Something went wrong after call_sampler

I’m just getting started with modeling in Stan, and I’m trying to fit a simple hierarchical linear model. I’m generating data according to the following process:

For each g of G groups, a slope \beta_{g} and an intercept \alpha_{g} are drawn i.i.d. from normals. That is, \beta_{g} ~ N(\beta_\mu, \beta_\sigma) and \alpha_{g} ~ N(\alpha_\mu, \alpha_\sigma). Within each group, y ~ N(X \beta_{g} + \alpha, \epsilon). I want to infer MAP point estimates from my fake dataset for:

  • \beta_{g}
  • \alpha_{g}
  • \beta_\mu
  • \beta_\sigma
  • \alpha_\mu
  • \alpha_\sigma
  • \epsilon
    During data generation, I’m setting
  • \beta_\mu = 0
  • \beta_\sigma = 1
  • \alpha_\mu = 0
  • \alpha_\sigma = 1
  • \epsilon = 0.5
    , with 1000 groups and 1000 datapoints per group. During fitting, I’m placing N(0, 5) hyperpriors on location parameters and LogNormal(0, 5) hyperpriors on scale parameters.

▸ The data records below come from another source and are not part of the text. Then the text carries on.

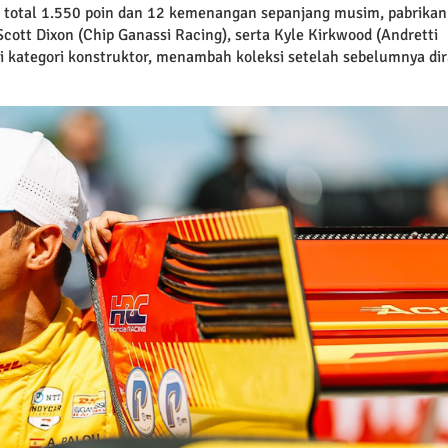
 total 1.550 poin dan 12 kemenangan sepanjang musim, pabrikan
Scott Dixon (Chip Ganassi Racing), serta Kyle Kirkwood (Andretti
i kategori konstruktor, menambah koleksi setelah sebelumnya dir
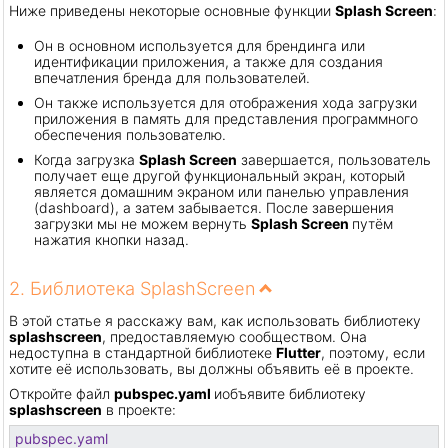
Ниже приведены некоторые основные функции
Splash Screen
:
Он в основном используется для брендинга или
идентификации приложения, а также для создания
впечатления бренда для пользователей.
Он также используется для отображения хода загрузки
приложения в память для представления программного
обеспечения пользователю.
Когда загрузка
Splash Screen
завершается, пользователь
получает еще другой функциональный экран, который
является домашним экраном или панелью управления
(dashboard), а затем забывается. После завершения
загрузки мы не можем вернуть
Splash Screen
путём
нажатия кнопки назад.
2. Библиотека SplashScreen
В этой статье я расскажу вам, как использовать библиотеку
splashscreen
, предоставляемую сообществом. Она
недоступна в стандартной библиотеке
Flutter
, поэтому, если
хотите её использовать, вы должны объявить её в проекте.
Откройте файл
pubspec.yaml
и
объявите библиотеку
splashscreen
в проекте:
pubspec.yaml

With a centered parameterization, I get very tight, accurate estimates for the parameters \beta_{g}, \alpha_{g}, \epsilon but the the hyperparameter inferences are way off (\mu, \sigma \approx 100). I found this especially odd since if I plotted the point estimates for \alpha, \beta, the N(0, 1) structure was very obvious. So I tried using a non-centered parameterization according to Matt’s trick and now I’m getting

Something went wrong after call_sampler as a python error at runtime. Checking the actual CLI, I see
Line search failed to achieve a sufficient decrease, no more progress can be made. If I try taking HMC samples from the posterior instead of finding a the mode, I get a lot of messages of the form
Exception: lognormal_lpdf: Random variable is -4.97792e-08, but must be >= 0!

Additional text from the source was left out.